The questions surrounding technology and contentment need considerably more attention than what I'm able to give here, but I might suggest that we've already passed the point at which technology stopped helping us. Fertility rates in Western nations fell below replacement level in the early 1970s. Since that time, our nations have been slowly dying. The population of the United States has only grown in the last decades because tens of millions of immigrants have flooded into the country, and these newcomers have higher birthrates than our native-born population. Church attendance rates have also collapsed since the early 1970s. Although numerous factors might be blamed for these trends, there can be little doubt that advances in birth control and internet pornography are contributing to the literal death of our civilization.

Is humanity even capable of being content with technological progress? Besides the Amish, what society on earth is capable of saying "no" to more technology? To refuse more technological advancement is to refuse power, wealth, and sovereignty; and the refusal of these things means social irrelevance and foreign domination. We no longer have the ability to refuse the internet without rendering ourselves social outcasts and economic exiles. Nations no longer have the ability to refuse more weapons technology without rendering themselves vulnerable to conquest and annihilation. Technology has taken control. Is contentment now possible? 

In an era in which wealth and political power is being increasingly amassed by a few powerful corporations and people, is it even possible for individuals and small businesses to remain content without being buried by greedy ever-expanding corporations? Mammon is never content, and it sleeplessly amasses the ability to destroy those who are. Economically speaking, to be content is to be dying. 

CONTENTMENT VERSUS ANXIETY

"But seek first the kingdom of God and his righteousness, and all these things will be added to you. Therefore, do not be anxious about tomorrow, for tomorrow will be anxious for itself. Sufficient for the day is its own trouble." -Matthew 6:33-34
"Therefore, I tell you, do not be anxious about your life, what you will eat, nor about your body, what you will put on. For life is more than food, and the body more than clothing. Consider the ravens: they neither sow nor reap, they have neither storehouse nor barn, and yet God feeds them. Of how much more value are you than the birds! And which of you by being anxious can add a single hour to his span of life?
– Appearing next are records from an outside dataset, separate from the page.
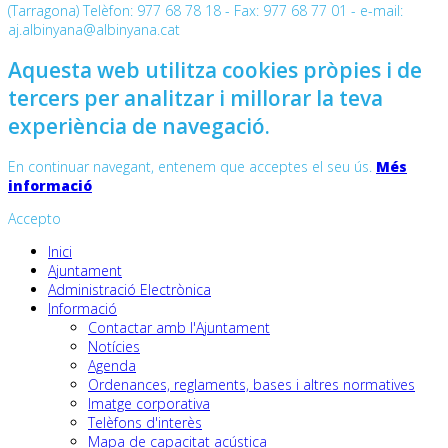
(Tarragona) Telèfon: 977 68 78 18 - Fax: 977 68 77 01 - e-mail:
aj.albinyana@albinyana.cat
Aquesta web utilitza cookies pròpies i de
tercers per analitzar i millorar la teva
experiència de navegació.
En continuar navegant, entenem que acceptes el seu ús.
Més
informació
Accepto
Inici
Ajuntament
Administració Electrònica
Informació
Contactar amb l'Ajuntament
Notícies
Agenda
Ordenances, reglaments, bases i altres normatives
Imatge corporativa
Telèfons d'interès
Mapa de capacitat acústica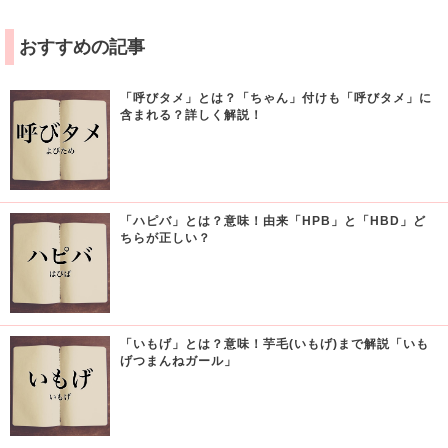
おすすめの記事
「呼びタメ」とは？「ちゃん」付けも「呼びタメ」に
含まれる？詳しく解説！
「ハピバ」とは？意味！由来「HPB」と「HBD」ど
ちらが正しい？
「いもげ」とは？意味！芋毛(いもげ)まで解説「いも
げつまんねガール」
If then you are not able to do as small a thing as that, why are you anxious about the rest? Consider the lilies, how they grow: they neither toil nor spin, yet I tell you, even Solomon in all his glory was not arrayed like one of these. But if God so clothes the grass, which is alive in the field today, and tomorrow is thrown into the oven, how much more will he clothe you, O you of little faith! And do not seek what you are to eat and what you are to drink, nor be worried. For all the nations of the world seek after these things, and your Father knows that you need them. Instead, seek his kingdom, and these things will be added to you. Fear not, little flock, for it is your Father's good pleasure to give you the kingdom. Sell your possessions, and give to the needy. Provide yourselves with moneybags that do not grow old, with a treasure in the heavens that does not fail, where no thief approaches and no moth destroys. For where your treasure is, there will your heart be also." -Luke 12:22-34
"Not that I am speaking of being in need, for I have learned in whatever situation I am to be content. I know how to be brought low, and I know how to abound. In any and every circumstance, I have learned the secret of facing plenty and hunger, abundance and need. I can do all things through him who strengthens me." -Philippians 4:11-13
Contentment causes anxiety. Discontent often arises from a fear that we're falling behind or not working hard enough to secure a better future. To be content is to give up defensive accumulation. God counters this fear by promising that he'll be with us and provide for us. Ultimately, we have less control over the course of life than we think we do. We might as well be content with our lot.